Even a suggestion of alternative approaches, like smarter, community-based policing, is notable in a media conversation where alternatives are generally unmentioned, leaving the impression that we must choose between fairness and crime.
The Times’ subsequent editorial (7/14/10) was all the more disheartening. Opposing the NYPD plan to maintain a permanent database with the names of every person stopped, whether or not they are arrested, the Times cited its Brownsville report, declaring, “It is simply unacceptable to put innocent New Yorkers under permanent suspicion because they happened to be walking down a street in a minority neighborhood.”
Of course, research shows black and brown people more likely to be stopped whatever neighborhood they’re in—high-crime or low-crime, where people of color are the majority and where they aren’t. As the paper reported in 1999.
When data emerged showing that, largely due to stop and frisk, black and Hispanic people have higher arrest rates for marijuana, despite using it at lower rates than white people, the Times’ Jim Dwyer engaged the hypocrisy of Mayor Michael Bloomberg, who famously declared, “You bet I did.
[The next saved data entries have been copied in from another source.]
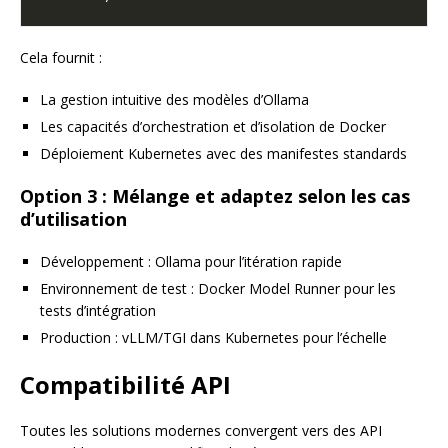
Cela fournit :
La gestion intuitive des modèles d’Ollama
Les capacités d’orchestration et d’isolation de Docker
Déploiement Kubernetes avec des manifestes standards
Option 3 : Mélange et adaptez selon les cas
d’utilisation
Développement : Ollama pour l’itération rapide
Environnement de test : Docker Model Runner pour les
tests d’intégration
Production : vLLM/TGI dans Kubernetes pour l’échelle
Compatibilité API
Toutes les solutions modernes convergent vers des API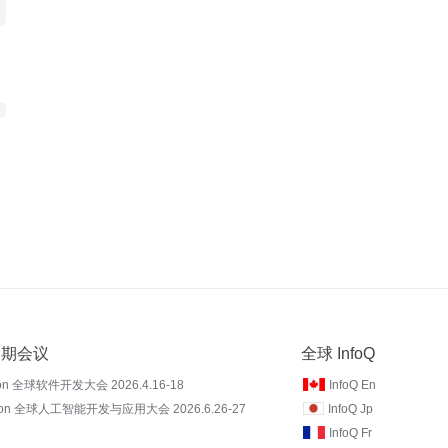
 近期会议
全球 InfoQ
on 全球软件开发大会 2026.4.16-18
InfoQ En
Con 全球人工智能开发与应用大会 2026.6.26-27
InfoQ Jp
InfoQ Fr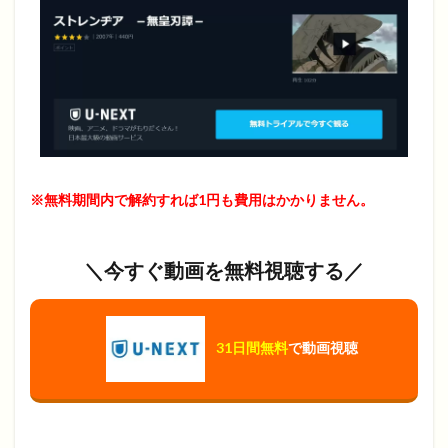
※無料期間内で解約すれば1円も費用はかかりません。
＼今すぐ動画を無料視聴する／
31日間無料
で動画視聴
And I enjoyed it,” when asked if he’d smoked pot.
“A Smell of Pot And Privilege In the City” (7/21/10) contrasted marijuana arrests in Brownsville (3,109 for every 100,000 residents in a three-year period) with those on the Upper East Side (20 for every 100,000 residents). Of the debate over pot’s legalization, Dwyer wrote: “In truth, in New York, the debate was over before it began. For blacks and Latinos, it is very, very illegal. But not in Mr. Bloomberg’s neighborhood.”
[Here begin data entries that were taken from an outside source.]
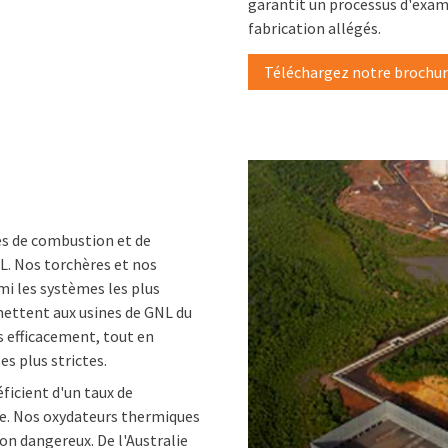
garantit un processus d'exame
fabrication allégés.
Téléchargez notre brochure
es de combustion et de
L. Nos torchères et nos
i les systèmes les plus
mettent aux usines de GNL du
 efficacement, tout en
s plus strictes.
icient d'un taux de
rie. Nos oxydateurs thermiques
on dangereux. De l'Australie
More recently (6/15/11), Dwyer interrogated the mayor’s dismissal of the concern that young people’s arrests would hinder their life chances—questioning mayoral aide Frank Barry’s assertion that “they are not saddled with criminal records because those records are sealed.” Wrote Dwyer, “Asked if the mayor’s office believed that people who had been arrested but had received a dismissal could honestly answer ‘No’ if they were ever questioned by employers or colleges, Mr. Barry did not directly reply.”
The paper’s editorial on the matter (9/27/11) called for lawmakers to “investigate” the practices that have led to hundreds of thousands of arrests. The program has “damaged young lives,” said the paper. As such, it “deserves deeper scrutiny.”
The next month, the Times (10/18/11) reported the case of Staten Island officer Michael Daraghjati, who told a friend he had “fried another nigger.... No big deal,” after falsifying an arrest report on a man he had stopped and searched without finding anything, who had questioned the officer’s reason for stopping him. The next day’s editorial enjoined lawmakers “to investigate whether others on the force are engaging in similar practices.”
The following month (11/7/11) the Times endorsed the creation of the independent oversight agency called for “almost 20 years ago,” declaring that charges of racism in stop and frisk (along with high-profile corruption cases) “raised disturbing doubts” about the police department and “its ability to root out its own problems.” Some sort of oversight is needed, the paper said, as “right now there is no way of judging whether the recent scandals and other complaints are the exception or a sign of far deeper problems.”
It’s hard not to conclude that for the moral arbiters at the country’s “paper of record,” the jury will be out forever. No amount of evidence that an abhorrent practice is occurring, unproven in its claims of benefit but proven in its harms, which are myriad and severe, will spur the paper beyond calls for more research, scrutiny or oversight.